Arab latin: Allahumma lakal-hamdu anta nuurus-samaawaati wal-ardhi wa lakal-hamdu anta qayyimus-samaawaati wal-ardhi wa lakal-hamdu anta rabbus-samaawaati wal-ardhi wa man fiihinna. Antal-haqqu, wa wa’duka al-haqqu, wa qawluka al-haqqu, wa liqaa’uka haqqun, wal-jannatu haqqun, wan-naaru haqqun, was-saa’atu haqqun.

Allahumma laka aslamtu, wa bika aamantu, wa ‘alayka tawakkaltu, wa ilayka anabtu, wa bika khaasumtu, wa ilayka haakamtu, faghfir lii maa qaddamtu wa maa akhkhartu wa maa asrartu wa maa a’lantu, anta ilaahii laa ilaaha illaa anta.

Artinya: “Ya Allah, hanya milik-Mu lah segala pujian, Engkau adalah pemberi cahaya langit-langit dan bumi. Hanya milik-Mu lah segala pujian, Engkau-lah pemelihara langit-langit dan bumi. Hanya milik-Mu lah segala pujian, Engkau-lah yang terus menerus mengurusi langit-langit dan bumi beserta makhluk yang ada di dalamnya. Engkau adalah al-Haq (Dzat yang pasti wujudnya), janji-Mu benar, ucapan-Mu benar, perjumpaan dengan-Mu benar, surga itu benar adanya, neraka itu benar adanya, dan hari kebangkitan itu benar (akan terjadi).

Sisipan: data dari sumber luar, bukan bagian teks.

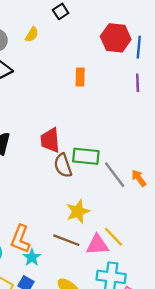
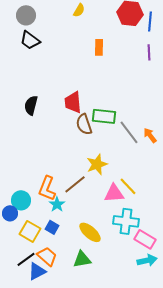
yellow semicircle: (32, 34) -> (79, 10), moved
brown line: (66, 240) -> (75, 184), moved, turned -60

Ya Allah, hanya kepada-Mu aku berserah diri, hanya kepada-Mu aku beriman, hanya kepada-Mu aku bertawakkal, hanya kepada-Mu aku kembali, dan demi-Mu aku berdebat (terhadap para pengingkarmu), hanya kepada-Mu aku berhukum. Maka ampunilah dosa-dosa yang telah kuperbuat dan yang belakangan kuperbuat, ampunilah apa yang aku rahasiakan dan apa yang kutampakkan. Engkaulah Tuhanku, tiada tuhan selain Engkau.”

Cara Membaca Doa Iftitah

Bacaan iftitah dalam sholat dibaca di awal sebagai bagian dari permulaan ibadah. Untuk memberikan penjelasan yang lebih mendetail, berikut ini langkah-langkah awal dalam tata cara sholat berdasarkan panduan dari buku Risalah Tuntunan Sholat Lengkap karya Moh. Rifai:

1. Berdiri tegak menghadap kiblat dengan posisi yang benar.

2. Angkat kedua tangan sambil mengucapkan takbir.

3. Lanjutkan dengan membaca bacaan iftitah.

4. Setelah itu, baca surah Al-Fatihah dan teruskan dengan rukun-rukun sholat selanjutnya seperti biasa.